In reference to Austrian architect Adolf Loos' 1910 lecture "Ornament and Crime," in which he declared decoration regressive and fit only for degenerates and criminals (this included women and minorities), Kalman commits a "crime" by covering the inside and outside of MAD's jewelry cases with 2,000 gold-plated brass leaves. Loos' theories laid the groundwork for modernism, known for its spareness, rectilinearity, and rationality. In this installation, the upright white cases in the jewelry gallery stand in for Loos' modernism.
Kalman employs her gold-plated brass leaves as representative of the leaves of kudzu, an invasive vine species that engulfs, spreads, and creates new decorative forms wherever it thrives. Furthermore, similar to invasive kudzu, as guest curator and installation designer Kalman recontextualizes the jewelry gallery, MAD's historic collection, and other artists' practices in an act both beautiful and suffocating. The organic, gilded foliage overtakes the pristine gallery space and weaves in and around gold jewelry from MAD's collection, upending minimalism and austerity. Kalman highlights the relationship between decoration (gold) and female sexuality (another "crime") in her video work made specifically for the exhibition. Though decoration and femininity are still often marginalized in society, Kalman uses them as opportunities for deviance and protest.

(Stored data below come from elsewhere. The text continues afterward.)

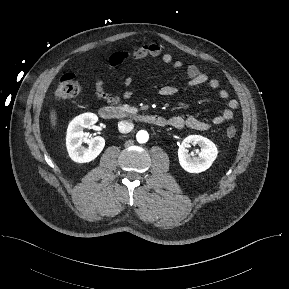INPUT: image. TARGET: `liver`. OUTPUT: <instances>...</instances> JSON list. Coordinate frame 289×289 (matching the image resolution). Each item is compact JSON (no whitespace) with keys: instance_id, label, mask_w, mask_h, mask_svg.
<instances>
[{"instance_id":"liver-1","label":"liver","mask_w":289,"mask_h":289,"mask_svg":"<svg viewBox=\"0 0 289 289\" xmlns=\"http://www.w3.org/2000/svg\"><path fill=\"white\" fill-rule=\"evenodd\" d=\"M57 113L54 108L50 110V126L52 129H56L57 126Z\"/></svg>"}]
</instances>
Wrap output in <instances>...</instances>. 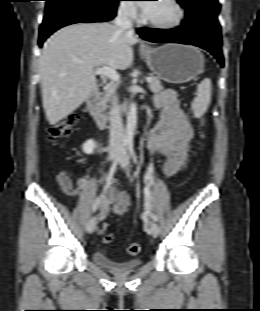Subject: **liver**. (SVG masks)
<instances>
[{"label": "liver", "mask_w": 260, "mask_h": 311, "mask_svg": "<svg viewBox=\"0 0 260 311\" xmlns=\"http://www.w3.org/2000/svg\"><path fill=\"white\" fill-rule=\"evenodd\" d=\"M137 42L133 33L110 23H76L54 33L39 59L43 108L49 123H58L86 101L96 86L95 67L127 69Z\"/></svg>", "instance_id": "6515ba94"}]
</instances>
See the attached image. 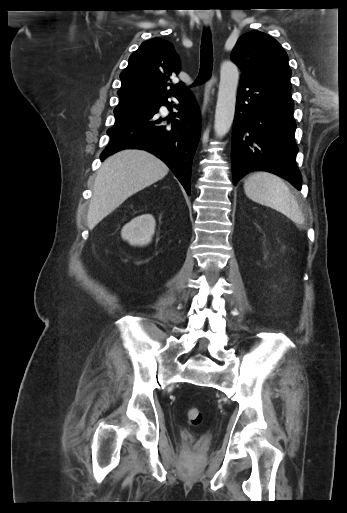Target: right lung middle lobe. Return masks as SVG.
Listing matches in <instances>:
<instances>
[{
  "label": "right lung middle lobe",
  "mask_w": 347,
  "mask_h": 513,
  "mask_svg": "<svg viewBox=\"0 0 347 513\" xmlns=\"http://www.w3.org/2000/svg\"><path fill=\"white\" fill-rule=\"evenodd\" d=\"M153 104H154V103L149 102V103H145V104H142V105H140V106H138V107H133V108H131V107H126V106H118V107H116V108H115L114 113H115V114H119V113H123V112H127V111H132V110H136V109H141V108L149 107V106H151V105H153Z\"/></svg>",
  "instance_id": "1"
}]
</instances>
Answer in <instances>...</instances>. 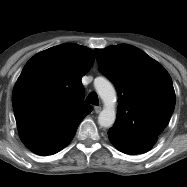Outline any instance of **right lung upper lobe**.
<instances>
[{
	"mask_svg": "<svg viewBox=\"0 0 187 187\" xmlns=\"http://www.w3.org/2000/svg\"><path fill=\"white\" fill-rule=\"evenodd\" d=\"M93 63L92 50L73 43L44 50L26 63L12 105L20 138L32 152L56 150L92 111L84 104L81 78Z\"/></svg>",
	"mask_w": 187,
	"mask_h": 187,
	"instance_id": "cb5924a9",
	"label": "right lung upper lobe"
}]
</instances>
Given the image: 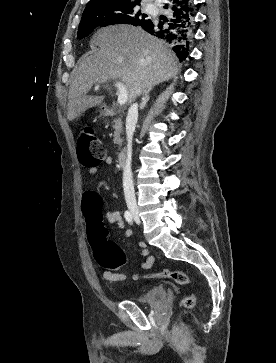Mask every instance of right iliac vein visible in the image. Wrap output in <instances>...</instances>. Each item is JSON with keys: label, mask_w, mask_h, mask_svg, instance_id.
<instances>
[{"label": "right iliac vein", "mask_w": 276, "mask_h": 363, "mask_svg": "<svg viewBox=\"0 0 276 363\" xmlns=\"http://www.w3.org/2000/svg\"><path fill=\"white\" fill-rule=\"evenodd\" d=\"M129 211H130L131 215L133 216L135 222L137 224H139L140 223V218H139V212H138L137 207L134 206V205H130L129 206Z\"/></svg>", "instance_id": "1"}]
</instances>
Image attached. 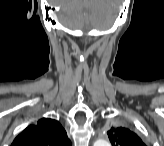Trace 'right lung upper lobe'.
Returning <instances> with one entry per match:
<instances>
[{
	"label": "right lung upper lobe",
	"mask_w": 164,
	"mask_h": 146,
	"mask_svg": "<svg viewBox=\"0 0 164 146\" xmlns=\"http://www.w3.org/2000/svg\"><path fill=\"white\" fill-rule=\"evenodd\" d=\"M71 142L61 124L42 118L28 126L13 141L12 146H70Z\"/></svg>",
	"instance_id": "obj_1"
}]
</instances>
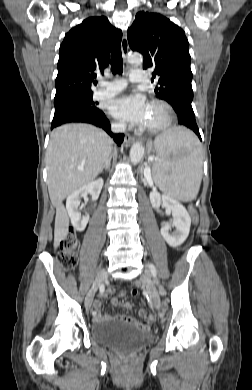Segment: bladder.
<instances>
[{
	"instance_id": "obj_1",
	"label": "bladder",
	"mask_w": 252,
	"mask_h": 390,
	"mask_svg": "<svg viewBox=\"0 0 252 390\" xmlns=\"http://www.w3.org/2000/svg\"><path fill=\"white\" fill-rule=\"evenodd\" d=\"M91 339L101 346L131 353L151 343L154 336L130 324L104 321L92 325Z\"/></svg>"
}]
</instances>
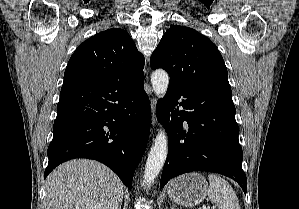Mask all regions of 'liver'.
<instances>
[{"label":"liver","mask_w":299,"mask_h":209,"mask_svg":"<svg viewBox=\"0 0 299 209\" xmlns=\"http://www.w3.org/2000/svg\"><path fill=\"white\" fill-rule=\"evenodd\" d=\"M124 185L105 165L75 159L58 166L46 179V209H118Z\"/></svg>","instance_id":"liver-1"}]
</instances>
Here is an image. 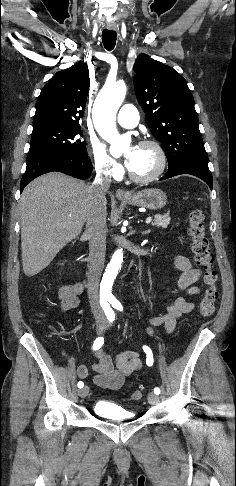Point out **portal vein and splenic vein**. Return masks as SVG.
Segmentation results:
<instances>
[{
  "label": "portal vein and splenic vein",
  "mask_w": 236,
  "mask_h": 486,
  "mask_svg": "<svg viewBox=\"0 0 236 486\" xmlns=\"http://www.w3.org/2000/svg\"><path fill=\"white\" fill-rule=\"evenodd\" d=\"M151 221H152V218H151V217H148V218L146 219V224H149Z\"/></svg>",
  "instance_id": "18ae733b"
}]
</instances>
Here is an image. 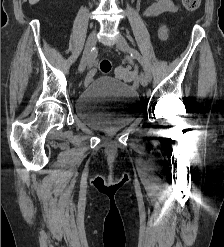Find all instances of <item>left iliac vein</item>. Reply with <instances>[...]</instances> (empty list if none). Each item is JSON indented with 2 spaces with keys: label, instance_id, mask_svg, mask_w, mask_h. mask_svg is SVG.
Segmentation results:
<instances>
[{
  "label": "left iliac vein",
  "instance_id": "left-iliac-vein-1",
  "mask_svg": "<svg viewBox=\"0 0 224 247\" xmlns=\"http://www.w3.org/2000/svg\"><path fill=\"white\" fill-rule=\"evenodd\" d=\"M116 47L123 52H129L130 51V47L128 45V42L122 35L117 36ZM139 81H140L141 85L144 87L147 86L148 82H149L144 73L140 74Z\"/></svg>",
  "mask_w": 224,
  "mask_h": 247
}]
</instances>
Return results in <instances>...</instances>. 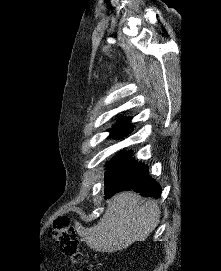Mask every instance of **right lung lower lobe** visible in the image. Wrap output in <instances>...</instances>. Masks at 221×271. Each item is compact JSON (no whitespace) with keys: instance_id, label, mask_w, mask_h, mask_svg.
I'll return each mask as SVG.
<instances>
[{"instance_id":"1","label":"right lung lower lobe","mask_w":221,"mask_h":271,"mask_svg":"<svg viewBox=\"0 0 221 271\" xmlns=\"http://www.w3.org/2000/svg\"><path fill=\"white\" fill-rule=\"evenodd\" d=\"M125 190L144 197L159 198L161 194V187L149 176L147 166L130 158L105 172V195L110 198Z\"/></svg>"}]
</instances>
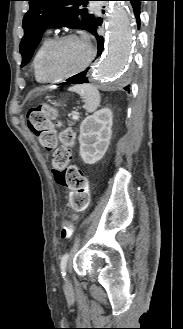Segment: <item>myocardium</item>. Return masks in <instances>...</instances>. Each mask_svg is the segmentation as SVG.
Instances as JSON below:
<instances>
[{
	"label": "myocardium",
	"mask_w": 183,
	"mask_h": 329,
	"mask_svg": "<svg viewBox=\"0 0 183 329\" xmlns=\"http://www.w3.org/2000/svg\"><path fill=\"white\" fill-rule=\"evenodd\" d=\"M70 39H80V40H83L87 44L88 49H89L88 58H87L86 62L80 68H78V69H76L72 72H69V73H66V74H63V75H52L50 70H49V67H48V61H49L50 55L53 52V50L60 43L66 41V40H70ZM94 57H95V50H94L93 46L90 43H88L86 40H84L83 38H81L78 35L65 34V35H62V36H59V37L53 39L51 41V43L48 45V47L46 48V50L43 54V57H42V70H43V73L45 74L46 78L49 81H61V80L71 78V77L83 72L91 64Z\"/></svg>",
	"instance_id": "1"
}]
</instances>
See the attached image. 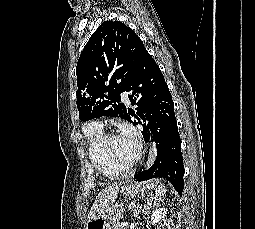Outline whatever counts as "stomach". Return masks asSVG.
Returning a JSON list of instances; mask_svg holds the SVG:
<instances>
[{"instance_id":"stomach-1","label":"stomach","mask_w":255,"mask_h":229,"mask_svg":"<svg viewBox=\"0 0 255 229\" xmlns=\"http://www.w3.org/2000/svg\"><path fill=\"white\" fill-rule=\"evenodd\" d=\"M154 184L151 183L150 187ZM141 188L137 184L125 183L122 186L121 193L123 196L134 197L140 192ZM122 218L121 210L115 206L108 207L104 212L91 218L86 223L85 229H114L115 224Z\"/></svg>"}]
</instances>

MAD's POV series invites guests' perspectives on the Museum's permanent collection through the lens of their own practices. Lauren Kalman: But if the Crime Is Beautiful… is organized by Assistant Curator Barbara Paris Gifford.
Support for Lauren Kalman: But if the Crime Is Beautiful… is generously provided by Michele and Marty Cohen, Rotasa Foundation, Susan and Larry Ach, Nancy and David Solomon, and Janet and John Winter.